_What needs to be done_
Where does the string "Scraper" appear in the records? Copy every line that contains it.

Items listed in a dataset:
= Beginning of Section =
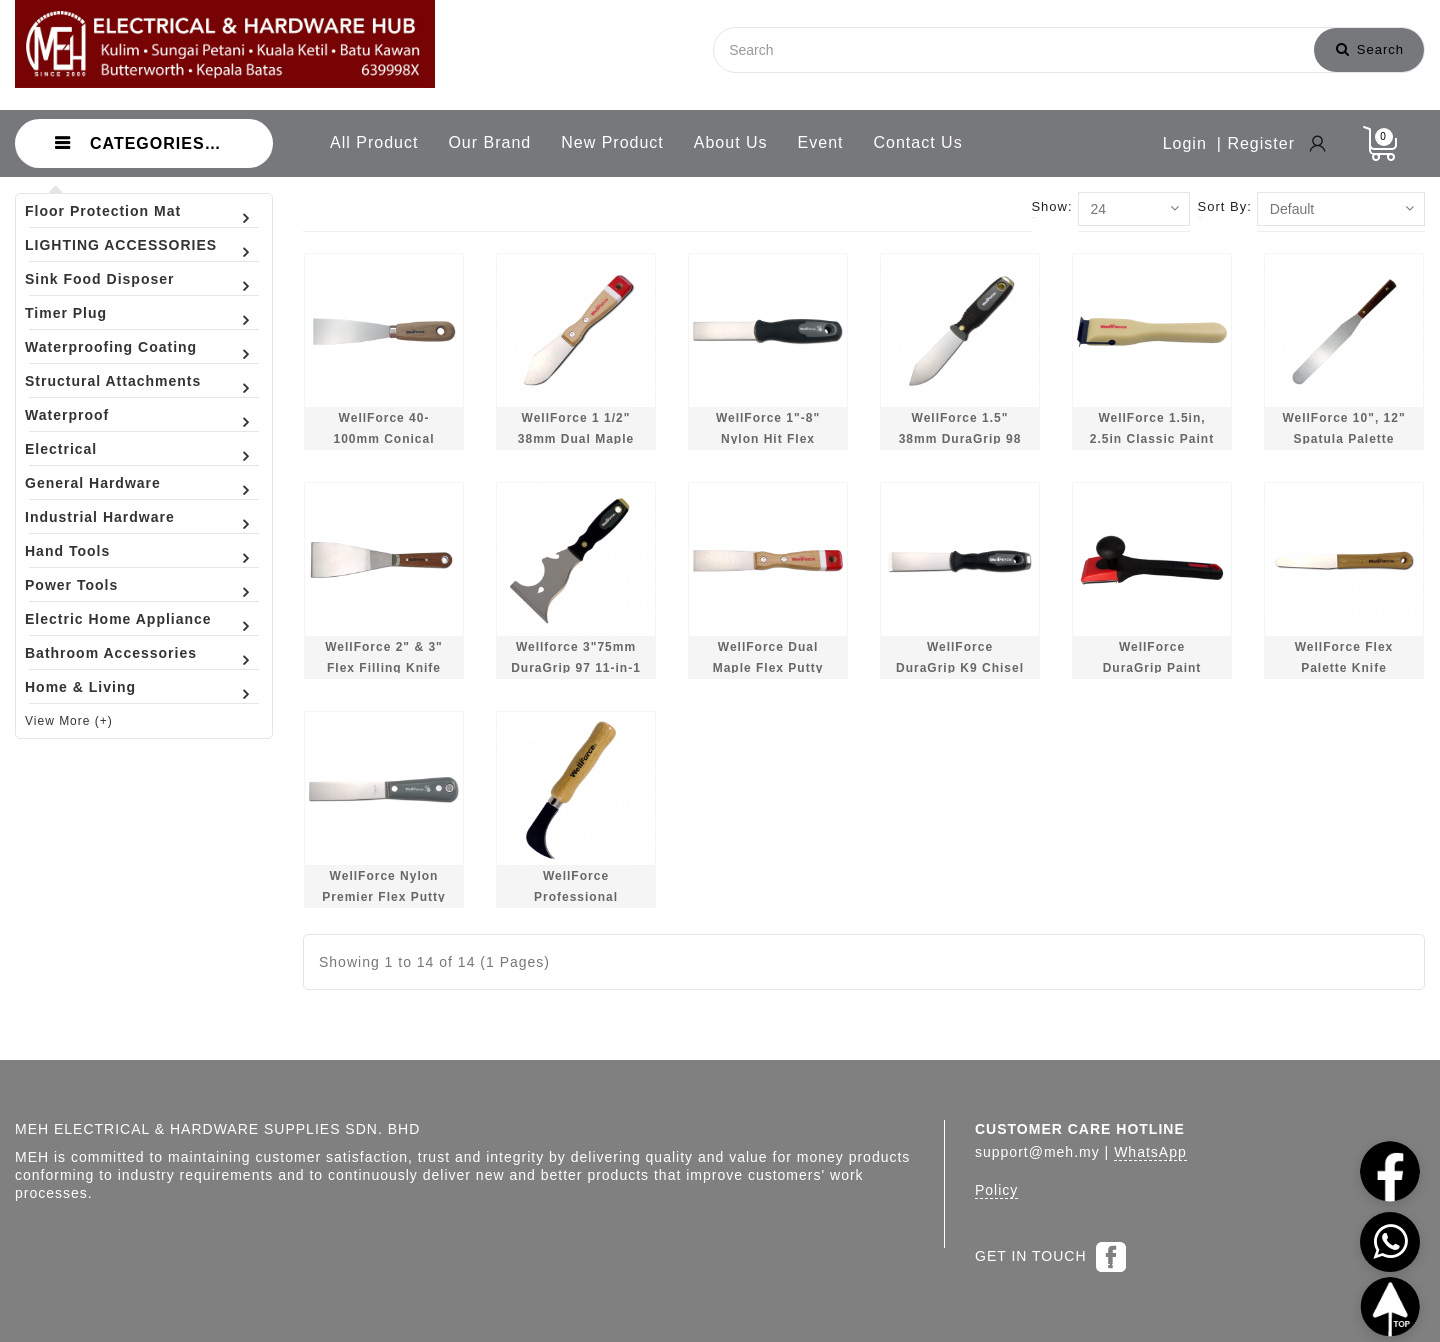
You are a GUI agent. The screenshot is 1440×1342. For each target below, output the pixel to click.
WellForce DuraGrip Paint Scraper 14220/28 (1152, 668)
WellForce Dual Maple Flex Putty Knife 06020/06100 (768, 668)
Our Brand (489, 142)
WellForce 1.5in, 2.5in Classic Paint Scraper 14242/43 (1152, 439)
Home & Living (80, 687)
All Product (374, 142)
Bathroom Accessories (111, 653)
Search (1370, 49)
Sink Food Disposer (99, 279)
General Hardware (93, 483)
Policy (996, 1190)
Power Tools (71, 585)
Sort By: (1225, 206)
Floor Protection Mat (103, 211)
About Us (731, 142)
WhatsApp (1150, 1152)
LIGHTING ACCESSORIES (121, 245)
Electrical (61, 449)
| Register (1256, 143)
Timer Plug (66, 313)
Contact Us (918, 142)
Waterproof (67, 415)
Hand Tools (67, 551)
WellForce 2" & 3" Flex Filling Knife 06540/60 (384, 668)
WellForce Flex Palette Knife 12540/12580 (1344, 668)
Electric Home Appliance (118, 619)
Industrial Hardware (100, 517)
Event (821, 142)
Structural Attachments (113, 381)
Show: (1051, 206)
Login (1185, 143)
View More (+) (69, 721)
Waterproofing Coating (111, 347)
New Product (612, 142)
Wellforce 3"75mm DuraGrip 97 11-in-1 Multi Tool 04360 (576, 668)
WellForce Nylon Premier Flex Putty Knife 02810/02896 (383, 897)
= End of Section =
_Answer for the task_
WellForce DuraGrip Paint Scraper 14220/28 (1152, 668)
WellForce 1.5in, 2.5in Classic Paint Scraper 14242/43 (1152, 439)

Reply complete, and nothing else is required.